Preach, Brother! Ain’t it the truth. I mean, if I just wanted a simple question in answer out chatbot, I would have been through months ago. It’s the what-ifs that get you bogged down. What if the user asks the question this way instead of that way? What if their question is more of a keyword search than a semantic search? What options can you give, besides “Sorry!”, if the search is not successful? I mean, it goes on and on and on…
I only skimmed through this thread, but from what I can see, the initial poster has skipped a lot of steps in the process. I mean, the learning process.
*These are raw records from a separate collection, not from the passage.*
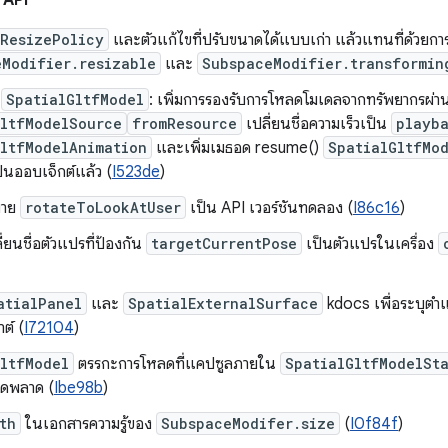
 API
ResizePolicy
และตัวแก้ไขที่ปรับขนาดได้แบบเก่า แล้วแทนที่ด้วยกา
eModifier.resizable
และ
SubspaceModifier.transformin
I
SpatialGltfModel
: เพิ่มการรองรับการโหลดโมเดลจากทรัพยากรผ่า
GltfModelSource
fromResource
เปลี่ยนชื่อความเร็วเป็น
playb
GltfModelAnimation
และเพิ่มเมธอด resume()
SpatialGltfMo
็นออบเจ็กต์แล้ว (
I523de
)
มาย
rotateToLookAtUser
เป็น API เวอร์ชันทดลอง (
I86c16
)
่ยนชื่อตัวแปรที่ป้องกัน
targetCurrentPose
เป็นตัวแปรในเครื่อง
atialPanel
และ
SpatialExternalSurface
kdocs เพื่อระบุตำ
ต์ (
I72104
)
ltfModel
ตรรกะการโหลดที่แคปซูลภายใน
SpatialGltfModelSt
ผิดพลาด (
Ibe98b
)
th
ในเอกสารความรู้ของ
SubspaceModifer.size
(
I0f84f
)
I’ve seen a lot of people throwing out a lot of good suggestions and ideas, but it’s like making suggestions in Arabic when one only knows French.
So, I would suggest to @ abhi3hack to understand what an embedding is, and the difference between embedding and fine-tuning: https://www.youtube.com/watch?v=9qq6HTr7Ocw&t=110s&ab_channel=DavidShapiro~AI
If you understand and decide embeddings are the way to go, take a look at this flowchart and make the time to understand what each step of the process is, and how it is accomplished.
And, if you don’t understand the flowchart, watch this tutorial, which steps through the same process: https://www.youtube.com/watch?v=Ix9WIZpArm0
Then, when you truly understand this entire “chatbot” “chat with your data” process, come back and ask: So, how can I do this without uploading my private data to a remote vector store. The answers you get back will make a lot more sense.
I’m no expert at this. I’ve got tons more to learn. I’m just sharing what I did to get to the point where I could competently code chat applications from point A to Z.